Y si además buscas ahorrar tiempo, la filosofía “cocina una vez y come varias” (batch cooking) se basa justo en eso: fondos, guisos y bases que rinden varios días.
🥘 Los guisos estrella para tus comidas caseras para llevar en invierno
Aquí tienes una selección (de los de verdad, de los que piden manta y pan):
1) Cuchara calentita (para días fríos de verdad)
- Potaje de alubias
- Lentejas jardineras
- Espinacas con garbanzos
- Garbanzos con codillo
- Garbanzos con gambones
- Alubias a la marinera con almejas
Cuándo elegirlos: cuando quieres saciedad, energía estable y una comida que “te arregla el día”.
2) Alimento que reconforta (para ese “necesito algo potente”)
- Albóndigas en salsa
- Albóndigas con champiñones
- Calamares a la riojana
Cuándo elegirlos: si hay comensales con buen diente o si quieres un plato principal que guste a varios.
3) Mar en salsa (cuando quieres invierno… pero ligero)
-
Merluza en salsa verde
Cuándo elegirlo: cuando apetece algo calentito sin que resulte pesado.
4) Opción “horno” y suave (para variar sin complicarte)
-
Berenjenas rellenas
Cuándo elegirla: para alternar con guisos y meter verdura sin que nadie proteste (niños incluidos).

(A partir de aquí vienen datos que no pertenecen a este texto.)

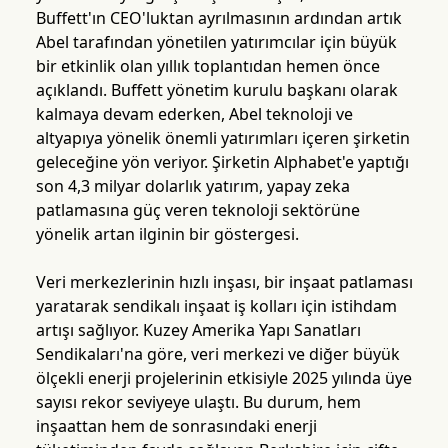
Buffett'ın CEO'luktan ayrılmasının ardından artık
Abel tarafından yönetilen yatırımcılar için büyük
bir etkinlik olan yıllık toplantıdan hemen önce
açıklandı. Buffett yönetim kurulu başkanı olarak
kalmaya devam ederken, Abel teknoloji ve
altyapıya yönelik önemli yatırımları içeren şirketin
geleceğine yön veriyor. Şirketin Alphabet'e yaptığı
son 4,3 milyar dolarlık yatırım, yapay zeka
patlamasına güç veren teknoloji sektörüne
yönelik artan ilginin bir göstergesi.
Veri merkezlerinin hızlı inşası, bir inşaat patlaması
yaratarak sendikalı inşaat iş kolları için istihdam
artışı sağlıyor. Kuzey Amerika Yapı Sanatları
Sendikaları'na göre, veri merkezi ve diğer büyük
ölçekli enerji projelerinin etkisiyle 2025 yılında üye
sayısı rekor seviyeye ulaştı. Bu durum, hem
inşaattan hem de sonrasındaki enerji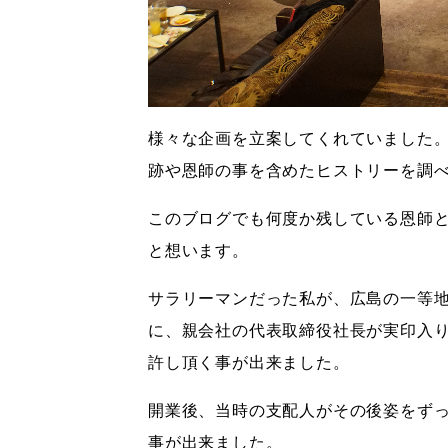
様々な企画を立案してくれていました
跡や恩師の事を含めたヒストリーを調
このブログでも何度か残している恩師
と想います。
サラリーマンだった私が、広島の一等
に、親会社の代表取締役社長が実印入
許し頂く事が出来ました。
開業後、当時の支配人がその後姿をずっ
事が出来ました。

🍽️ Cantidad por persona: regla práctica (sin líos)
- Adulto con hambre normal: 1 ración de guiso suele encajar muy bien (si acompañas con pan o algo ligero).

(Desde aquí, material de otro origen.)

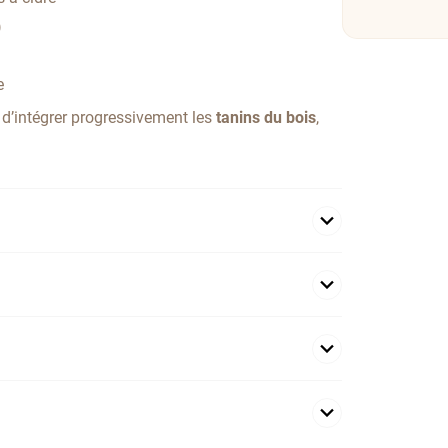
)
e
 d’intégrer progressivement les
tanins du bois
,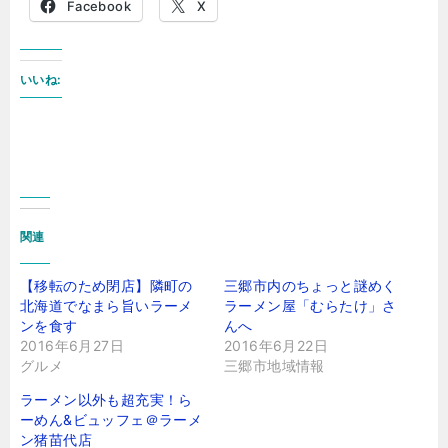
Facebook
X
いいね:
関連
【移転のため閉店】隣町の
三郷市内のちょっと謎めく
北海道でなまら旨いラーメ
ラーメン屋「むらたけ」さ
ンを食す
んへ
2016年6月27日
2016年6月22日
グルメ
三郷市地域情報
ラーメン以外も超充実！ら
ーめん&ビュッフェ＠ラーメ
ン猪苗代店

- Niños: media ración + algo que les encante (por ejemplo albóndigas).
- Mayores: ración moderada, mejor guisos suaves (legumbres “finas”, espinacas con garbanzos, merluza en salsa).
Tip anti-desperdicio: si pides variedad, es más fácil que todo se coma (y si sobra, te resuelve la cena del día siguiente).

🧩 Qué combina con qué (combinaciones que fallan poco)
- Potaje / Lentejas / Garbanzos + pan (obligatorio moralmente) + algo fresco ligero.
- Albóndigas + berenjenas rellenas = menú completo sin pensar.
- Merluza en salsa verde + espinacas con garbanzos = invierno equilibrado (mar + verdura + energía).
- Calamares a la riojana + alubias a la marinera = combo “domingo en casa” (nivel: sofá y siesta).
✅ Checklist final: tu propósito “cocinar menos” en 60 segundos
- Elige 2 platos de cuchara + 1 opción de proteína + 1 plato suave.
- Asegura “comodines” si hay niños (albóndigas suelen salvar cenas).
- Planifica para que haya 1–2 sobras útiles (la mejor cena es la que ya existe).
Si este año te has propuesto vivir más y fregar menos, vas por buen camino. Con nuestras comidas caseras para llevar en invierno, puedes montar una semana de platos calientes, tradicionales y con sabor a casa… sin pasar por la cocina como si fuera un “escape room”.